The March 2014 program launch transpired in Jordan and included twenty-seven OCHA field officers as well as their headquarters communications team. Equipped with varying degrees of experience in communications and public relations, trainees participated in an accelerated Small World News course in visual storytelling with a smartphone and the StoryMaker app. Despite the unusually brief convening for Phase One of this curriculum, trainees personally experienced great success in both learning the introductory curriculum and realizing the potential of this tool. Actively using StoryMaker throughout the program, trainees recognized diversity amongst their peers as they individually produced stories. These exercises aided in building camaraderie, compassion, and trust among participants allowing them to experience first-hand what information sharing can deliver for a large population of readers.
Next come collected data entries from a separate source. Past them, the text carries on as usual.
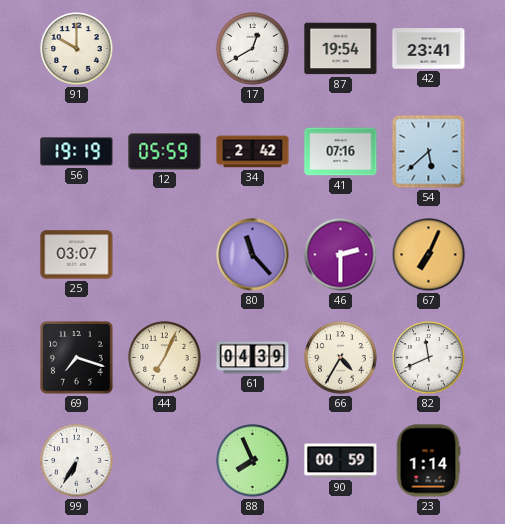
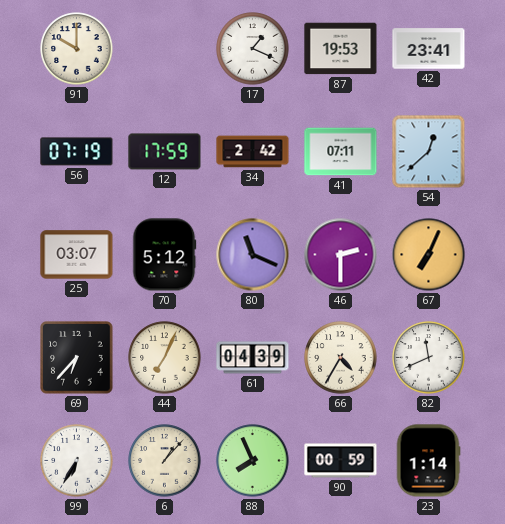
17: 12:40 -> 1:19
87: 19:54 -> 19:53
56: 19:19 -> 07:19
12: 05:59 -> 17:59
41: 07:16 -> 07:11
54: 5:38 -> 12:38
70: none -> 5:12
80: 11:23 -> 11:19
69: 7:18 -> 6:37
6: none -> 1:07
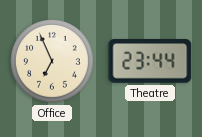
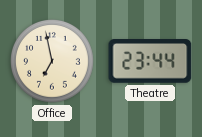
Office: 6:56 -> 6:58
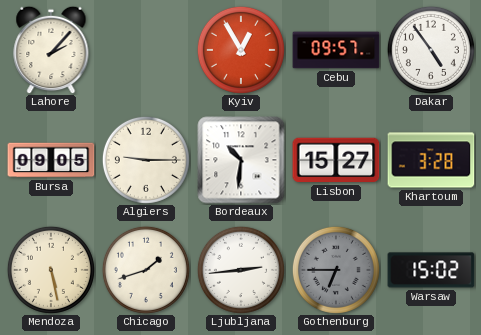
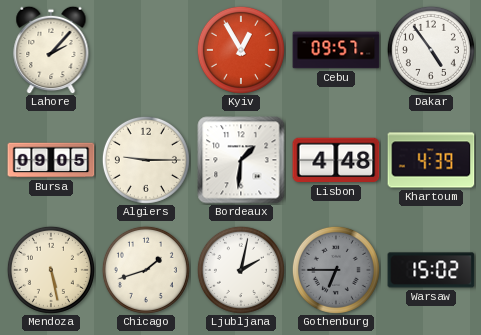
Bordeaux: 10:31 -> 1:31
Lisbon: 15:27 -> 4:48
Khartoum: 3:28 -> 4:39
Ljubljana: 2:44 -> 2:02
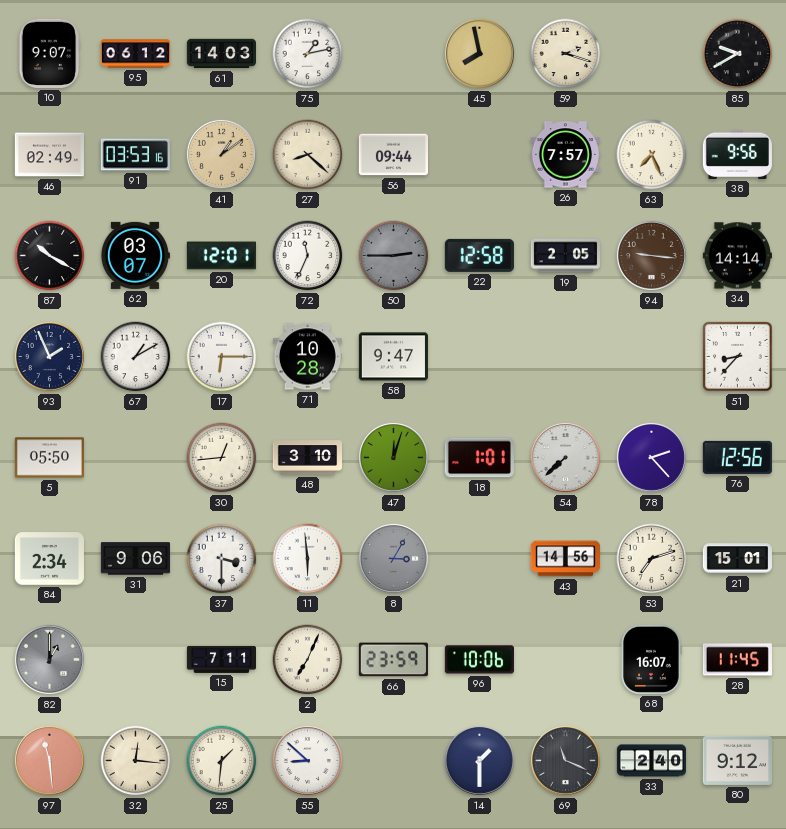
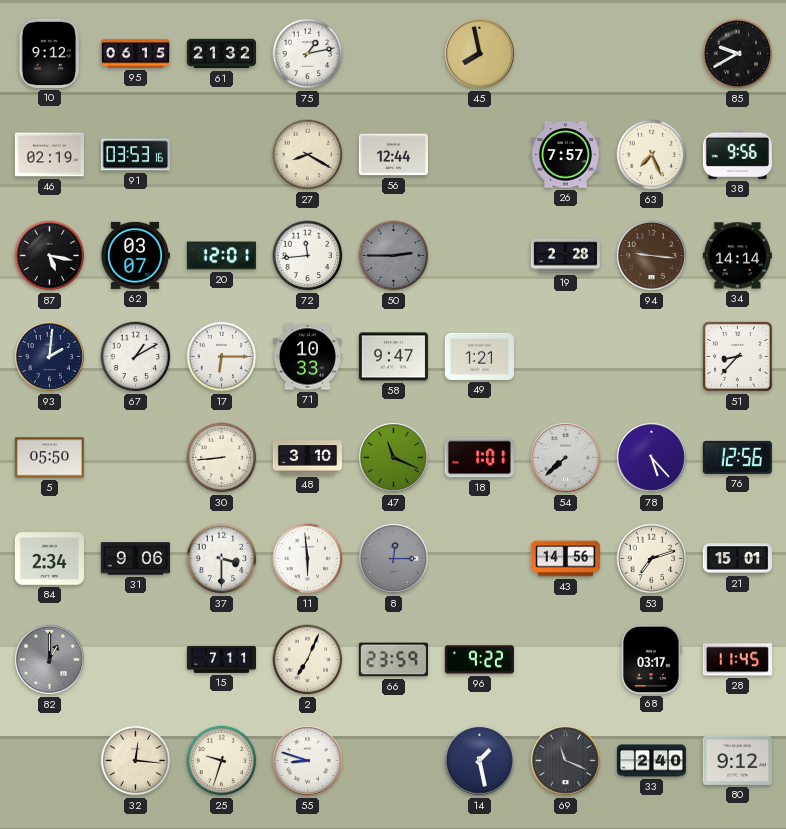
10: 9:07 -> 9:12
95: 06:12 -> 06:15
61: 14:03 -> 21:32
59: 2:18 -> none
46: 02:49 -> 02:19
41: 1:09 -> none
27: 8:22 -> 8:20
56: 09:44 -> 12:44
87: 10:20 -> 5:17
72: 11:34 -> 11:44
22: 12:58 -> none
19: 2:05 -> 2:28
93: 1:56 -> 2:01
71: 10:28 -> 10:33
49: none -> 1:21
30: 12:44 -> 8:44
47: 12:03 -> 11:19
78: 2:23 -> 5:23
8: 3:05 -> 12:15
96: 10:06 -> 9:22
68: 16:07 -> 03:17
97: 11:29 -> none
25: 1:31 -> 9:33
55: 8:52 -> 8:48
14: 1:30 -> 1:28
The trainees worked hard and came up with a fascinating array of interesting stories, from silly to saddening. While the approach varied greatly amongst participants, a number of themes were dominant, reflecting the similarities across much of UNOCHA’s work, despite offices and projects spanning the globe. Three stories, in particular, stood out.
In one case, two participants produced a story focusing on the impact of unemployment and interviewed a man working at the hotel as a chef. It was discovered that he had earned a master’s degree in computer science. Although there is a lack of jobs in that field, he found work as a chef at the hotel and doubles up by providing the IT support to the hotel.
Another group addressed the issue of orphans who have lost family due to tragedy. They made a humorous piece profiling three young cats the hotel has taken an affinity with. Their story profiled the cats struggle to find a place to live, in the face of opposition from hotel guests leading to their displacement.
Finally, the third group, who produced the best overall piece, was a fictional look at a woman displaced by a natural disaster. Although each of the individuals in the piece was acting, the combination of script and well-constructed visuals resulted in the creation of a story that provided each trainee a strong example of what they should try to produce during Phase Two of our program.
As Phase Two begins, Small World News will work closely with program trainees, OCHA field officers, back at their offices across the world. The continued curriculum includes Small World News advising them on choosing shots, interviewing ideal individuals, and coaching them through any technical difficulties they encounter. Sustained collaboration and mentoring will enrich their confidence in using StoryMaker and ensure overall program success for both OCHA and Small World News.
Small World News is looking forward to nurturing a relationship with OCHA. Sharing stories from refugees and people displaced by natural disasters and conflict will put a human face on some of the worst crises affecting the world today.